La primera sección del artículo de La Nación -“El cuestionario distribuido por el Instituto”- indicaba también acerca de la labor a desarrollar por parte de los corresponsales, quienes debían limitarse a contestar aquellas preguntas del cuestionario referentes a “palabras de la lengua viva popular” que realmente conocieran y debían procurar “informarse cerca de las personas nacidas en la localidad o de larga residencia en ella, antes de dar el cuestionario por contestado” (1925b: 5). También recomendaba que al responder las preguntas se siguiera el sistema de una sola palabra por papeleta y que se agregaran, en caso de conocerlas, “aquellas palabras de la lengua viva popular no aludidas” (1925b: 5). Bajo esta dimensión instructiva y propagandística, el artículo aclaraba que, si los corresponsales conocieran “personas aficionadas a estos estudios” que desearan participar en la obra, comunicaran su “nombre y dirección” (1925b: 5).
La siguiente sección -“El aporte de la vida regional argentina”- se encargaba de transmitir la visión que Montolíu tenía acerca de la situación lingüística del país. Así, explicaba que, para el filólogo catalán, la lengua castellana en la Argentina estaba experimentando “un intenso proceso de transformación” cuyos resultados eran aun imprevisibles (1925b: 5). Señalaba que Montolíu encontraba una “necesidad ya inaplazable” en la elaboración de un diccionario que recogiera las peculiaridades del castellano de las repúblicas hispanoamericanas, en donde,
[…] por efecto, ya de la distancia que las separa de la antigua metrópoli, ya de las diversas condiciones del ambiente geográfico y social, la lengua se ha diferenciado dentro de su unidad global, en un grado a todas luces suficiente para reclamar un inventario razonado de sus formas y expresiones (1925b: 5).

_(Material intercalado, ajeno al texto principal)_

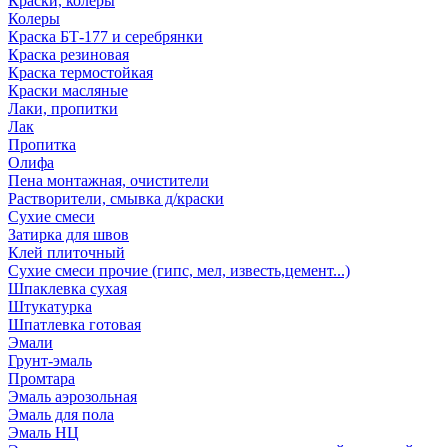
Краски, колеры
Колеры
Краска БТ-177 и серебрянки
Краска резиновая
Краска термостойкая
Краски масляные
Лаки, пропитки
Лак
Пропитка
Олифа
Пена монтажная, очистители
Растворители, смывка д/краски
Сухие смеси
Затирка для швов
Клей плиточный
Сухие смеси прочие (гипс, мел, известь,цемент...)
Шпаклевка сухая
Штукатурка
Шпатлевка готовая
Эмали
Грунт-эмаль
Промтара
Эмаль аэрозольная
Эмаль для пола
Эмаль НЦ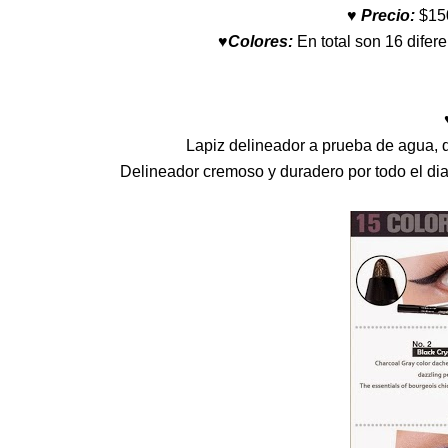
♥ Precio:
$15
♥Colores:
En total son 16 difer
Lapiz delineador a prueba de agua, q
Delineador cremoso y duradero por todo el dia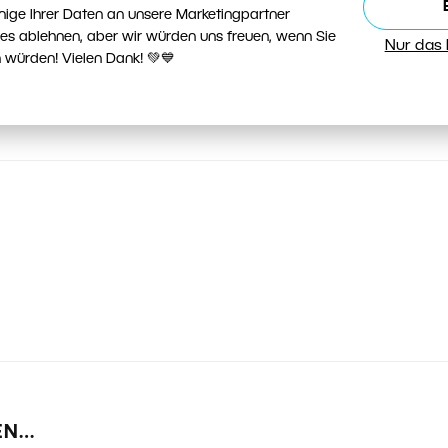
nige Ihrer Daten an unsere Marketingpartner
ies ablehnen, aber wir würden uns freuen, wenn Sie
Nur das
 würden! Vielen Dank! 💚💙
EN…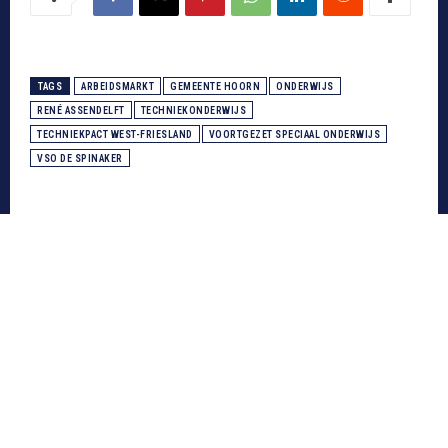
TAGS
ARBEIDSMARKT
GEMEENTE HOORN
ONDERWIJS
RENÉ ASSENDELFT
TECHNIEKONDERWIJS
TECHNIEKPACT WEST-FRIESLAND
VOORTGEZET SPECIAAL ONDERWIJS
VSO DE SPINAKER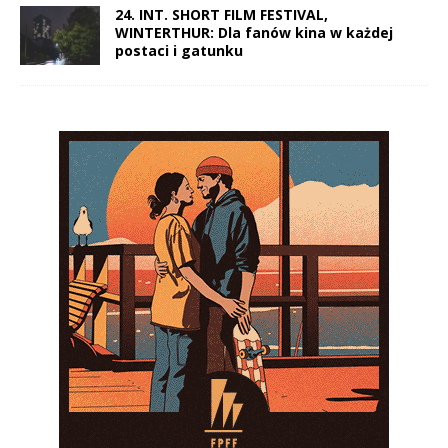
24. INT. SHORT FILM FESTIVAL,
WINTERTHUR: Dla fanów kina w każdej
postaci i gatunku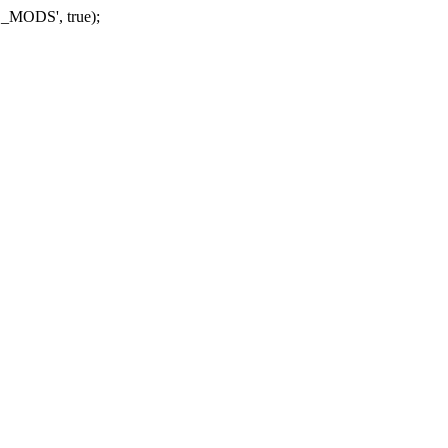
_MODS', true);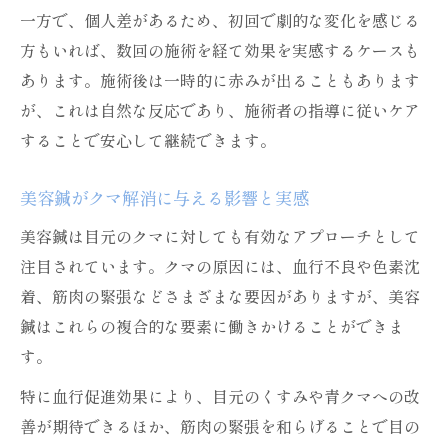
一方で、個人差があるため、初回で劇的な変化を感じる
方もいれば、数回の施術を経て効果を実感するケースも
あります。施術後は一時的に赤みが出ることもあります
が、これは自然な反応であり、施術者の指導に従いケア
することで安心して継続できます。
美容鍼がクマ解消に与える影響と実感
美容鍼は目元のクマに対しても有効なアプローチとして
注目されています。クマの原因には、血行不良や色素沈
着、筋肉の緊張などさまざまな要因がありますが、美容
鍼はこれらの複合的な要素に働きかけることができま
す。
特に血行促進効果により、目元のくすみや青クマへの改
善が期待できるほか、筋肉の緊張を和らげることで目の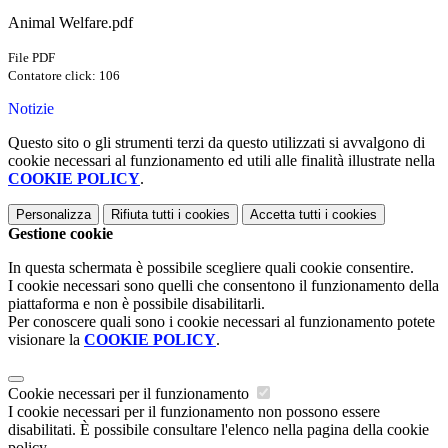
Animal Welfare.pdf
File PDF
Contatore click: 106
Notizie
Questo sito o gli strumenti terzi da questo utilizzati si avvalgono di
cookie necessari al funzionamento ed utili alle finalità illustrate nella
COOKIE POLICY
.
Personalizza
Rifiuta tutti
i cookies
Accetta tutti
i cookies
Gestione cookie
In questa schermata è possibile scegliere quali cookie consentire.
I cookie necessari sono quelli che consentono il funzionamento della
piattaforma e non è possibile disabilitarli.
Per conoscere quali sono i cookie necessari al funzionamento potete
visionare la
COOKIE POLICY
.
Cookie necessari per il funzionamento
I cookie necessari per il funzionamento non possono essere
disabilitati. È possibile consultare l'elenco nella pagina della cookie
policy.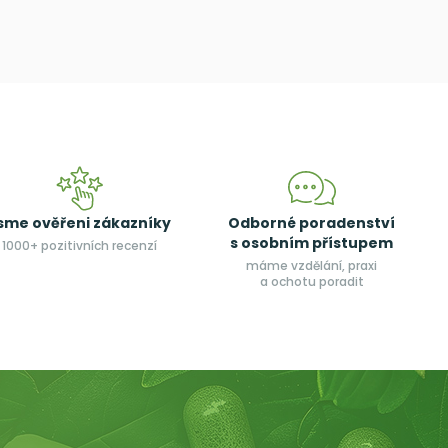
sme ověřeni zákazníky
Odborné poradenství
s osobním přístupem
1000+ pozitivních recenzí
máme vzdělání, praxi
a ochotu poradit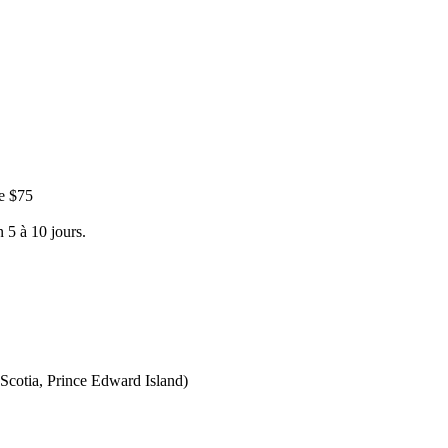
e $75
 5 à 10 jours.
Scotia, Prince Edward Island)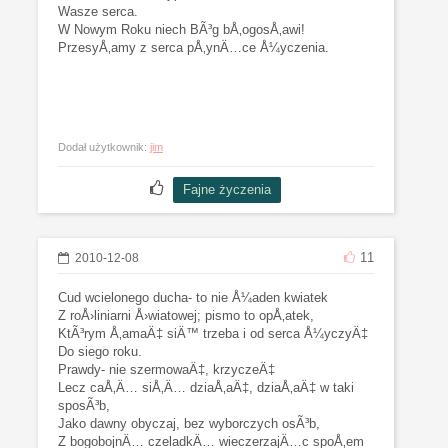
Wasze serca.
W Nowym Roku niech BÃ³g bÅ‚ogosÅ‚awi!
PrzesyÅ‚amy z serca pÅ‚ynÄ…ce Å¼yczenia.
Dodał użytkownik:
jim
11
2010-12-08
Cud wcielonego ducha- to nie Å¼aden kwiatek
Z roÅ›liniarni Å›wiatowej; pismo to opÅ‚atek,
KtÃ³rym Å‚amaÄ‡ siÄ™ trzeba i od serca Å¼yczyÄ‡
Do siego roku.
Prawdy- nie szermowaÄ‡, krzyczeÄ‡
Lecz caÅ‚Ä… siÅ‚Ä… dziaÅ‚aÄ‡, dziaÅ‚aÄ‡ w taki
sposÃ³b,
Jako dawny obyczaj, bez wyborczych osÃ³b,
Z bogobojnÄ… czeladkÄ… wieczerzajÄ…c spoÅ‚em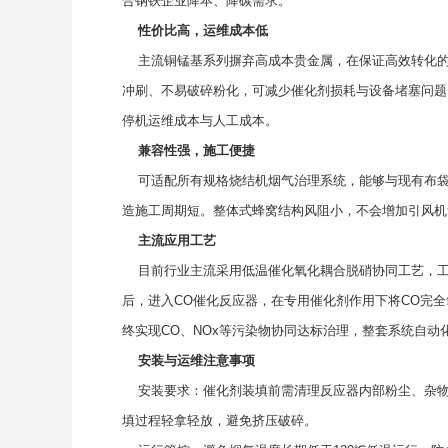
合钢铁企业降本、降碳需求。
性价比高，运维成本低
主流铜锰基系列摒弃高成本贵金属，在保证高效转化的
冲刷、不易破碎粉化，可减少催化剂损耗与设备堵塞问题
停机运维成本与人工成本。
兼容性强，施工便捷
可适配所有规格烧结机烟气治理系统，能够与现有布袋
造施工周期短。整体式蜂窝结构风阻小，不会增加引风机
主流应用工艺
目前行业主流采用低温催化氧化耦合脱硝协同工艺，工
后，进入CO催化反应器，在专用催化剂作用下将CO完
终实现CO、NOx等污染物协同达标治理，整套系统自动
安装与运维注意事项
安装要求：催化剂装填前需清理反应器内部粉尘、杂物
填过程轻拿轻放，避免挤压破碎。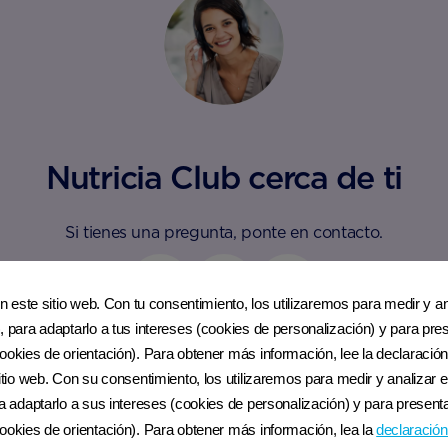
Nutricia Club cerca de ti
Si tienes una pregunta, ponte en contacto.
en este sitio web. Con tu consentimiento, los utilizaremos para medir y ana
, para adaptarlo a tus intereses (cookies de personalización) y para pres
Facebook
Messenger
Instagram
ookies de orientación). Para obtener más información, lee la declaración
sitio web. Con su consentimiento, los utilizaremos para medir y analizar e
ra adaptarlo a sus intereses (cookies de personalización) y para presenta
ookies de orientación). Para obtener más información, lea la
declaración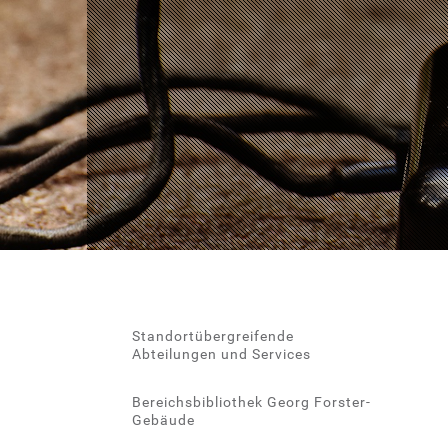
Standortübergreifende
Abteilungen und Services
Bereichsbibliothek Georg Forster-
Gebäude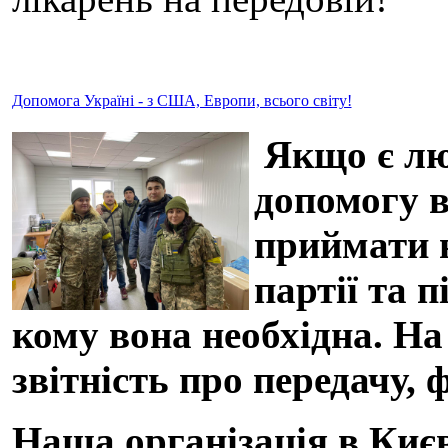
Допомога Україні - з США, Европи, всього світу!
Якщо є люд
допомогу в
приймати н
партії та 
кому вона необхідна. На
звітність про передачу, 
Наша організація в Києв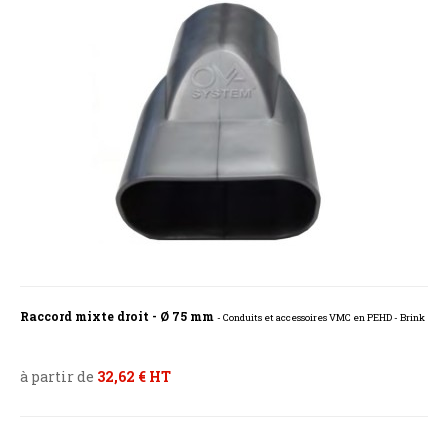
Raccord mixte droit - Ø 75 mm
- Conduits et accessoires VMC en PEHD - Brink
à partir de
32,62 € HT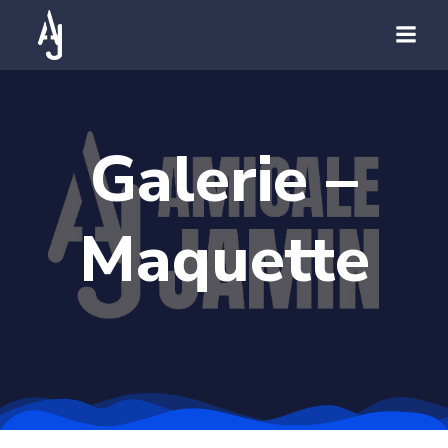
Galerie –
Maquette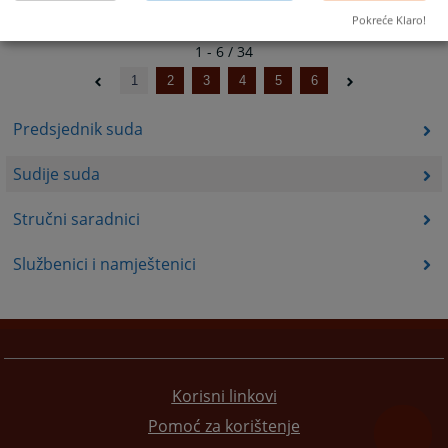
Pokreće Klaro!
1 - 6 / 34
1
2
3
4
5
6
Predsjednik suda
Sudije suda
Stručni saradnici
Službenici i namještenici
Korisni linkovi
Pomoć za korištenje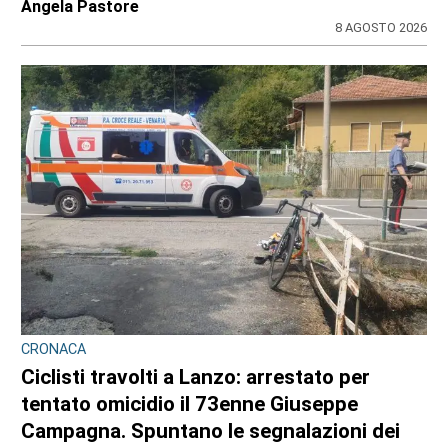
IL NOTO ATTORE
Luca Argentero sostiene Sergio:
“Ridiamogli la libertà” con un montascale
di
Angela Pastore
9 AGOSTO 2026
CRONACA
Ciclisti travolti a Lanzo, l’Uncem e Cassani: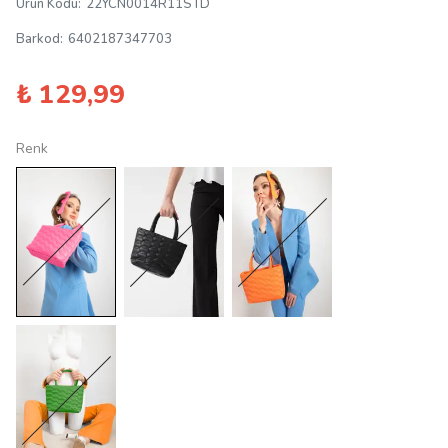
Ürün Kodu
:
22YCN0014R11STD
Barkod
:
6402187347703
₺ 129,99
Renk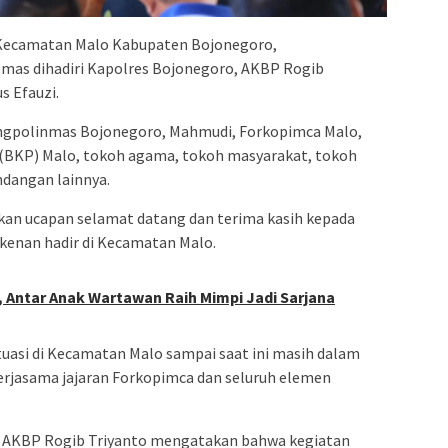
 Kecamatan Malo Kabupaten Bojonegoro,
mas dihadiri Kapolres Bojonegoro, AKBP Rogib
s Efauzi.
bangpolinmas Bojonegoro, Mahmudi, Forkopimca Malo,
(BKP) Malo, tokoh agama, tokoh masyarakat, tokoh
ndangan lainnya.
an ucapan selamat datang dan terima kasih kepada
kenan hadir di Kecamatan Malo.
, Antar Anak Wartawan Raih Mimpi Jadi Sarjana
tuasi di Kecamatan Malo sampai saat ini masih dalam
erjasama jajaran Forkopimca dan seluruh elemen
, AKBP Rogib Triyanto mengatakan bahwa kegiatan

La última sección de este artículo -“La obra colectiva es la única que puede salvar las dificultades de la empresa”- se detenía sobre la participación multitudinaria (y en diferentes niveles de profesionalización) que implicaba la empresa a difundir. Destacaba la imposibilidad de ver, a criterio de Montolíu, “la luz del recto criterio”; el motivo de esta imposibilidad era una “polvareda” levantada por discusiones que, “faltas de conocimiento exacto y completo del material lingüístico americano”, no permitían arribar a la solución del problema, siendo este solo salvable “a base de un vasto trabajo de comparación” (1925b: 5). Entendía, pues, que se trataba de una “tarea excesiva para las fuerzas individuales”, principalmente, a causa de la inmensidad del territorio y de la deficiencia de comunicaciones que ello acarreaba (1925b: 5). Encontraba que sería necesaria la “labor colectiva” debido a que “la observación individual en materia tan sutil, tan variable, tan multiforme y tan ‘subjetiva’ como la del lenguaje, peca siempre de parcial y caprichosa” (1925b: 5). Finalmente, el artículo invitaba a tomar parte en esta iniciativa a otras naciones hispanoamericanas, y mencionaba la reciente aceptación del proyecto de un Diccionario del habla popular uruguaya por parte de Carlos María Prando (1885-1950), entonces Ministro de Instrucción Pública del país vecino.19
Desde el otro lado de la Cordillera de los Andes, vale alcarar al respecto, el filólogo de origen alemán Rodolfo Lenz (1863-1938), en un artículo sobre “El problema del Diccionario castellano en América” (1926), mencionaba no solo la réplica uruguaya de esta iniciativa, sino también, más allá de “su condición de jubilado”, su ferviente “voluntad de colaboración” en el trabajo (1926: 220); este documento, por ende, daba cuenta del eco de la empresa en Chile.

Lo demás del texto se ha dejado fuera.